Launching Lightwave, ModePro should ask you how to promote, you’ll select Screen Name then promote that with Screenmode, and depending on which screen, you’ll choose your GFX card for some, and FakeNative: for a few. I use an nVidia card so just substitute yours where you see me listing “nVidia-1”
Install ModePro, LightWave 3d and the CyberGFX Renderer V1.2.
Run the CyberGFX Renderer prefs app and set your Screenmode preferences for what screen you want your rendered output to display on (highest available, 32 bit mode, I have 1280×1204 @32 as the highest available on my machine).
LW Layout 672 x 432 (I’m NTSC, adjust as needed)
Screenmode = FakeNative:HighRes-Lace, Width 672, Height 432, colors 8, AutoScroll
Switch to 1024×768 8 color mode in Lightwave’s layout screen (Option button at the top)
LW Layout 1024 x 768
Screenmode = nVidia-1: 1024×768 32bit, colors 8
**(you could use the 800×600 Layout mode if you prefer but I haven’t programmed in an 800×600 mode in Picasso96Screenmode prefs yet).

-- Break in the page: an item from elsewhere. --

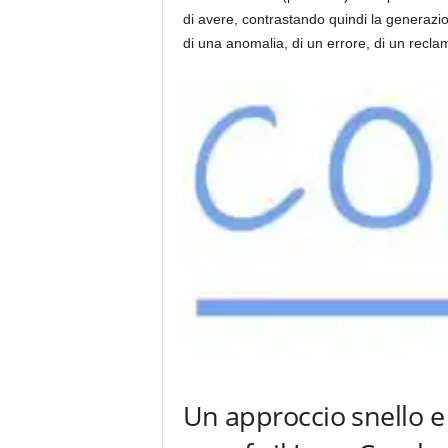
di avere, contrastando quindi la generazion
di una anomalia, di un errore, di un recla
Un approccio snello e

You’ll need to load the CyberGFX Renderer V1.2 plugin in the plugins section (also Options button).
Load a scene and then change the Record (Record button at top) Render Display to CyberGFX and click Continue.

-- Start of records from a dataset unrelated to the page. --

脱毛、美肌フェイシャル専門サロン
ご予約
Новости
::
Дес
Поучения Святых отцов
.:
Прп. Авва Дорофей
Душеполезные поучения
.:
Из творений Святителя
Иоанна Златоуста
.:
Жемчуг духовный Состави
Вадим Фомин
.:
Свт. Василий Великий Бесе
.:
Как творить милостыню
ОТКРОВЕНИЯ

Render a scene and you’ll get three more ModePro popups.
LW Render Status
screenmode = FakeNative:HighRes-Lace, 640 x 18 (yes 18), force planar
LW Render Feedback
screenmode = FakeNative:LowRes, 640×480, force planar
CyberGFX Renderer V1.2 - You do not need to promote, this is set using the CyberGFX Renderer Prefs program. Choose the highest resolution and color depth presented.

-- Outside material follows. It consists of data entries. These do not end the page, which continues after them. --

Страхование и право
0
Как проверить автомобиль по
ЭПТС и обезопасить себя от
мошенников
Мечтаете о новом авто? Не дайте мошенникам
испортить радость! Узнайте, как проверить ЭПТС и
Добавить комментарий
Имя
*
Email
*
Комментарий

When you render a scene or frame, Lightwave will open the “LW Render Status” showing the frame status and the “LW Render Feedback” that would normally give you a quick view of the rendered frame. When completed rendering it will open the 24bit image in the screen mode you selected for “CyberGFX Renderer V 1.2”. ESC will exit that screen and drop you back to the LW Render Status screen. Press Amiga M (Windows M) and you will be on a black screen which is the “LW Render Feedback” screen. Mouse click in the screen then hit ESC to exit back to the Layout screen.
When rendering with Render Display “CyberGFX” you’ll see it render each frame. (Using WayEarth scene it updates the display about every 2-3 seconds with the next frame). It’ll start blank then show the completed render and then the next completed render.
When rendering with Render Display “None” (if you are saving the 24bit .iff’s instead) you’ll get the “LW Render Status” screen displayed. The “LW Render Feedback” is still opened but displays are black/blank. I tend to always render to “CyberGFX” so I can visually check to see where I am in the rendering process.
Important, make sure to save your ModePro settings so you will not have to enter them again. Have fun!!
I save as 24bit-iff then transfer them over to my Windows PC where I convert them to .png (using Xnview) and assemble them in VirtualDub as an animation.
As converted to an animated .gif, animation itself was rendered as Hi-res (x2) and completed in about 30 minutes.